MTP is nice and all, but what about PP speeds?
Posted by milpster@reddit | LocalLLaMA | View on Reddit | 28 comments
I don't know for the rest of you, but with my setup, as soon as i enable MTP, the PP performance and GPU usage drops significantly for some reason. It's not as much a memory issue for me as it is declining performance.
My setup is: 2x Radeon VII 16gb on ROCm, 1x Rtx3080 8gb Max Q on vulkan. Running Qwen 3.6 27B with KV at Q8. The Radeon VIIs are on 4x PCIe Risers, so maybe it is a bus contention issue?
That said, i also tried going full Vulkan, but that makes it worse by a long shot.
Anyone here that could please explain why that is the case?
Shoddy_Bed3240@reddit
It’s about 3x degradation from 6000 to 2000 t/s for me. Unfortunately it never been fixed after introducing MTP.
Ok_Warning2146@reddit
Then don't use MTP. MTP doesn't worth it for most use cases anyway.
andras_kiss@reddit
PP speed lowers as you get older. Nothing you can do a out it.
TheRealMasonMac@reddit
PP speed is pretty fast with OnlyFans. Maybe it's a system issue?
jcdoe@reddit
When you get to my age, sometimes PP just comes to a halt.
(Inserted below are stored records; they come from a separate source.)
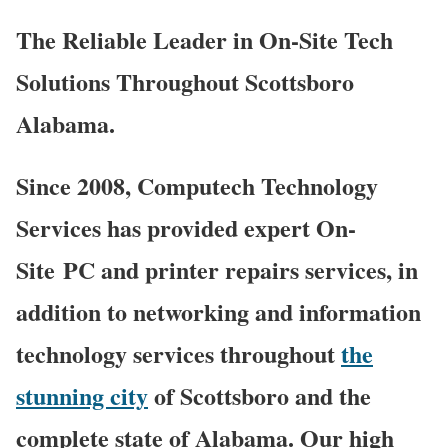
The Reliable Leader in On-Site Tech
Solutions Throughout Scottsboro
Alabama.
Since 2008, Computech Technology
Services has provided expert On-
Site PC and printer repairs services, in
addition to networking and information
technology services throughout
the
stunning city
of Scottsboro and the
complete state of Alabama. Our high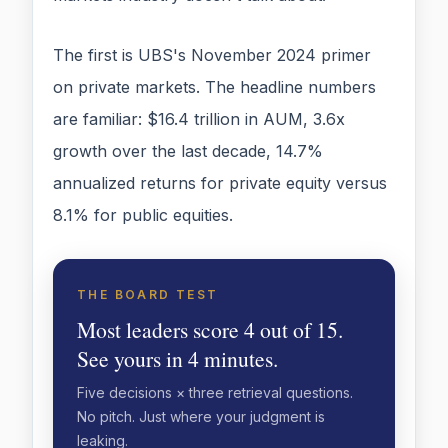
The first is UBS's November 2024 primer
on private markets. The headline numbers
are familiar: $16.4 trillion in AUM, 3.6x
growth over the last decade, 14.7%
annualized returns for private equity versus
8.1% for public equities.
THE BOARD TEST
Most leaders score 4 out of 15.
See yours in 4 minutes.
Five decisions × three retrieval questions.
No pitch. Just where your judgment is
leaking.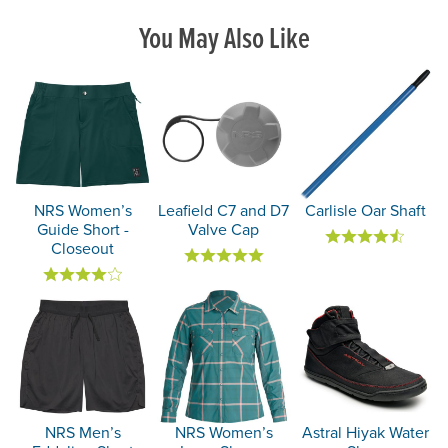
You May Also Like
NRS Women’s
Leafield C7 and D7
Carlisle Oar Shaft
Guide Short -
Valve Cap
Closeout
NRS Men’s
NRS Women’s
Astral Hiyak Water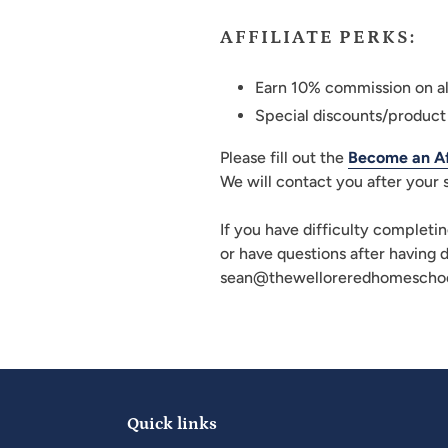
AFFILIATE PERKS:
Earn 10% commission on al
Special discounts/product
Please fill out the
Become an Aff
We will contact you after your
If you have difficulty completin
or have questions after having 
sean@thewelloreredhomeschoo
Quick links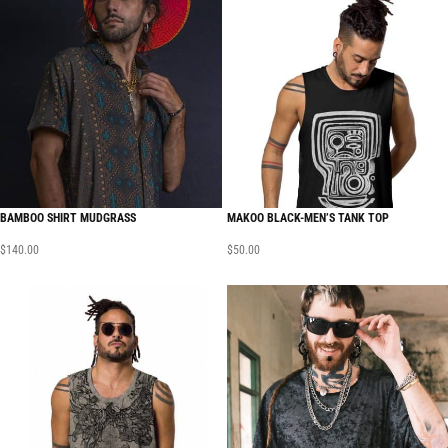
BAMBOO SHIRT MUDGRASS
MAKOO BLACK-MEN’S TANK TOP
$
140.00
$
50.00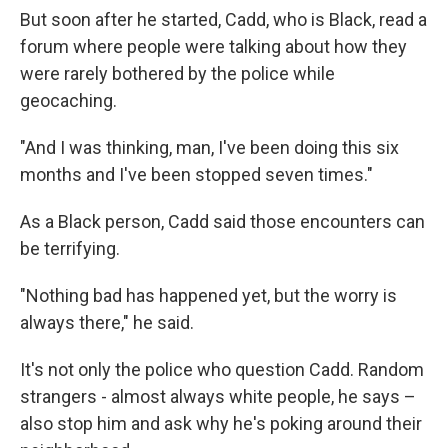
But soon after he started, Cadd, who is Black, read a
forum where people were talking about how they
were rarely bothered by the police while
geocaching.
"And I was thinking, man, I've been doing this six
months and I've been stopped seven times."
As a Black person, Cadd said those encounters can
be terrifying.
"Nothing bad has happened yet, but the worry is
always there," he said.
It's not only the police who question Cadd. Random
strangers - almost always white people, he says –
also stop him and ask why he's poking around their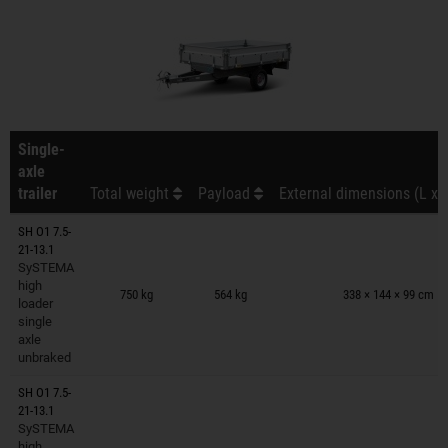
Single-
axle
trailer
Total weight
Payload
External dimensions (L x 
SH O1 7.5-
21-13.1
SySTEMA
Trailers on wish list
high
750 kg
564 kg
338 × 144 × 99 cm
loader
single
axle
unbraked
SH O1 7.5-
21-13.1
SySTEMA
Trailers on wish list
high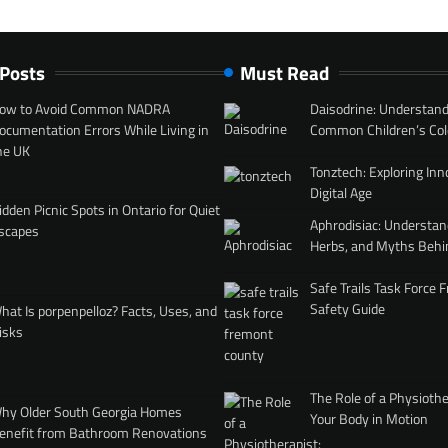
 Posts
Must Read
ow to Avoid Common NADRA
Daisodrine: Understand
ocumentation Errors While Living in
Common Children’s Col
he UK
Tonztech: Exploring Inn
Digital Age
idden Picnic Spots in Ontario for Quiet
Aphrodisiac: Understan
scapes
Herbs, and Myths Behi
Safe Trails Task Force
Safety Guide
hat Is porpenpelloz? Facts, Uses, and
isks
The Role of a Physiothe
hy Older South Georgia Homes
Your Body in Motion
enefit from Bathroom Renovations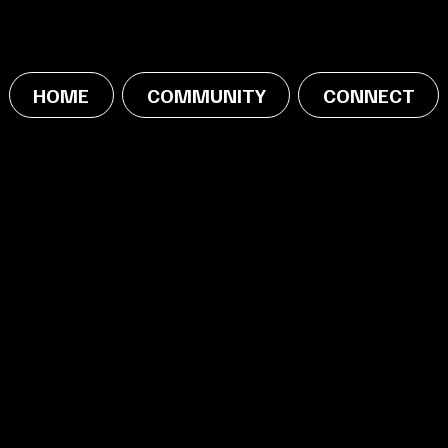
HOME
COMMUNITY
CONNECT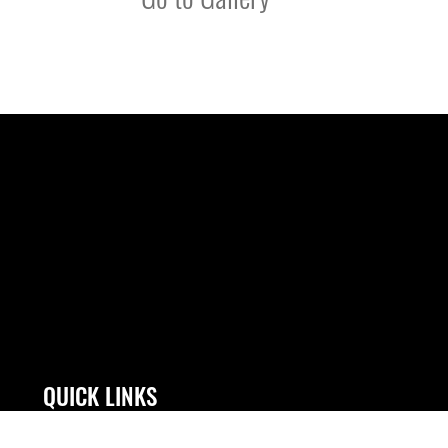
QUICK LINKS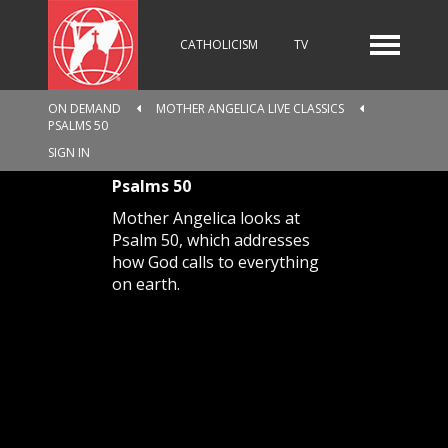
CATHOLICISM
TV
ON DEMAND
MOTHER ANGELICA LIVE CLASSICS
PSALMS 50
RADIO
NEWS
SIGN IN
Psalms 50
Mother Angelica looks at
KIDS
Psalm 50, which addresses
how God calls to everything
on earth.
RELIGIOUS CATALOGUE
PILGRIMAGE
GIVING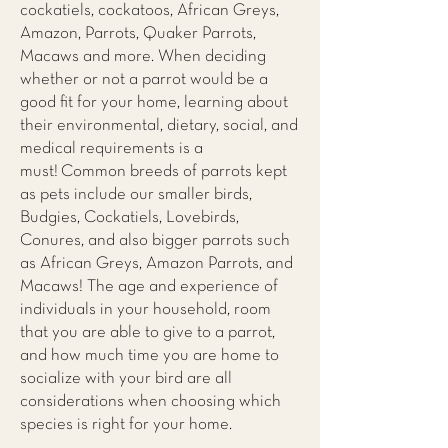
cockatiels, cockatoos, African Greys,
Amazon, Parrots, Quaker Parrots,
Macaws and more. When deciding
whether or not a parrot would be a
good fit for your home, learning about
their environmental, dietary, social, and
medical requirements is a
must! Common breeds of parrots kept
as pets include our smaller birds,
Budgies, Cockatiels, Lovebirds,
Conures, and also bigger parrots such
as African Greys, Amazon Parrots, and
Macaws! The age and experience of
individuals in your household, room
that you are able to give to a parrot,
and how much time you are home to
socialize with your bird are all
considerations when choosing which
species is right for your home.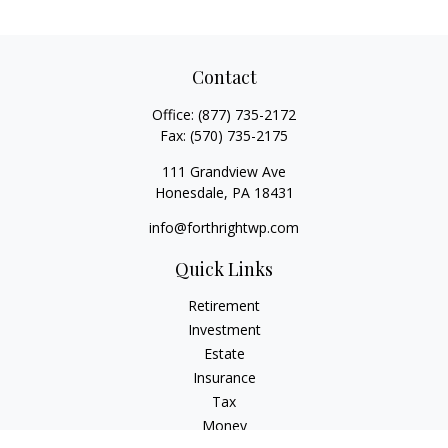
Contact
Office:
(877) 735-2172
Fax:
(570) 735-2175
111 Grandview Ave
Honesdale,
PA
18431
info@forthrightwp.com
Quick Links
Retirement
Investment
Estate
Insurance
Tax
Money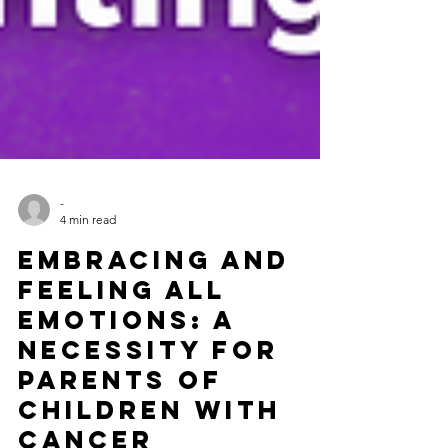
-
4 min read
Embracing and
Feeling All
Emotions: A
Necessity for
Parents of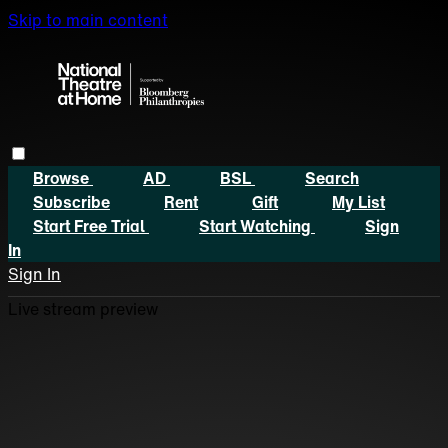
Skip to main content
Browse
AD
BSL
Search
Subscribe
Rent
Gift
My List
Start Free Trial
Start Watching
Sign
In
Sign In
Live stream preview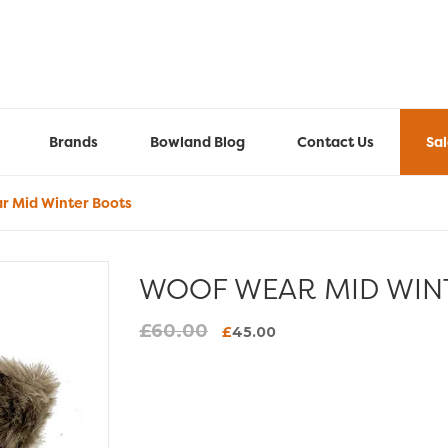
Brands
Bowland Blog
Contact Us
Sa
 Mid Winter Boots
WOOF WEAR MID WIN
£
60.00
Original
Current
£
45.00
price
price
was:
is:
£60.00.
£45.00.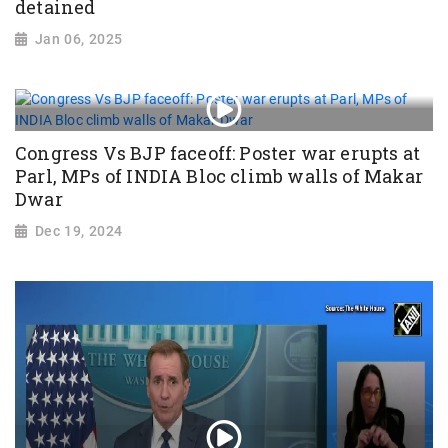
detained
Jan 06, 2025
Congress Vs BJP faceoff: Poster war erupts at
Parl, MPs of INDIA Bloc climb walls of Makar
Dwar
Dec 19, 2024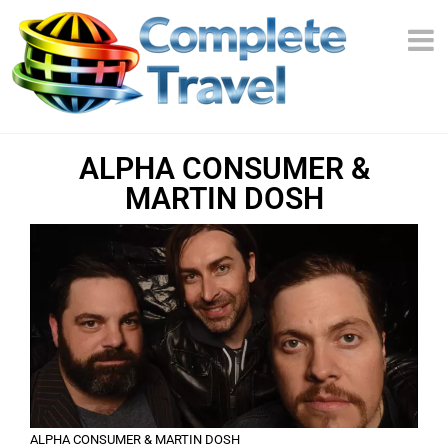
ALPHA CONSUMER &
MARTIN DOSH
ALPHA CONSUMER & MARTIN DOSH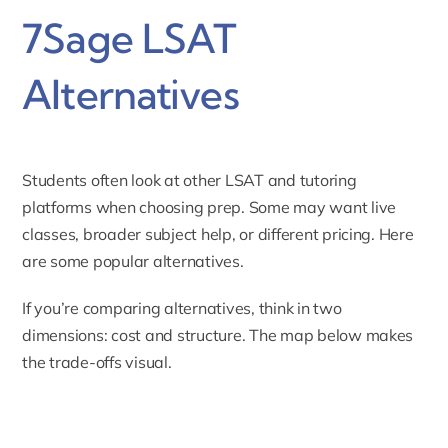
7Sage LSAT
Alternatives
Students often look at other LSAT and tutoring
platforms when choosing prep. Some may want live
classes, broader subject help, or different pricing. Here
are some popular alternatives.
If you’re comparing alternatives, think in two
dimensions: cost and structure. The map below makes
the trade-offs visual.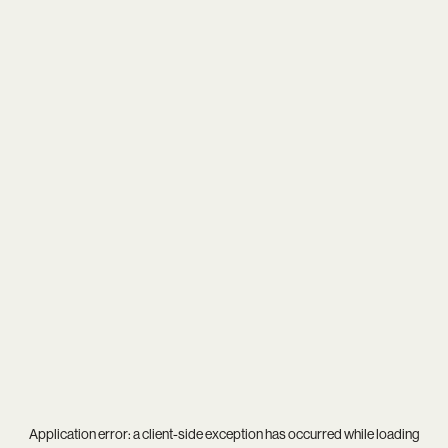
Application error: a
client
-side exception has occurred while loading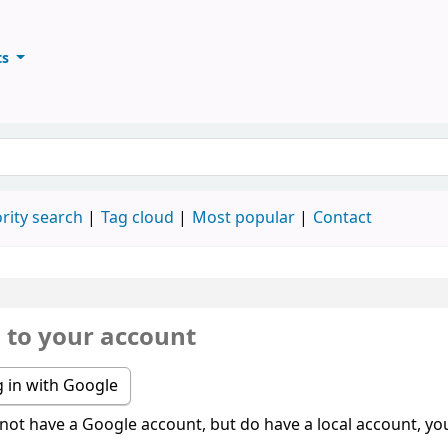
ts
ary
keyword
rity search
Tag cloud
Most popular
Contact
n to your account
 in with Google
 not have a Google account, but do have a local account, you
That’s when the doc checks my PPU (prostate processing unit).
milpster@reddit (OP)
older as in the session age? in my setup without mtp i dont have that. PP sometimes goes up and sometimes down a little, but there is no clear trend towards more slowness as CTX grows.
kaaninel@reddit
Yes pp sometimes goes up and sometimes down a little
Borkato@reddit
God I LOVE pps. Everyone dm me your pps, big or small, so I can inference all over it!
andras_kiss@reddit
it was sarcasm, sorry
AppealSame4367@reddit
You poor little lamb
Fickle-Box1433@reddit
Classic. OP asks a technical question and the top comment is already off the rails. Please, continue amusing me.
TheTerrasque@reddit
so you're saying you want more rail'ing?
andras_kiss@reddit
I'm sorry 😃.
jacek2023@reddit
It's very important to minimize prompt processing (number of tokens to process), make sure you use latest llama.cpp and you "preserve thinking", this way my prompt processing is fast
overand@reddit
preserve-thinking won't explicitly change PP tokens/sec, I assume, right? (But that it decreases the amount needed)
cezarducatti@reddit
Friend, I'm a beginner, what would be your recommendation for the RTX 3090 QWEN 3.6 27GB? I'm using MTP.
hurdurdur7@reddit
Prompt processing is slower mtp on both vulkan and rocm for me than without mtp, but with latest tune ups the token generation has gotten so much faster with mtp that i wouldn't run without it. Dual gpu setup. x8 x8 bifurication from the cpu lanes.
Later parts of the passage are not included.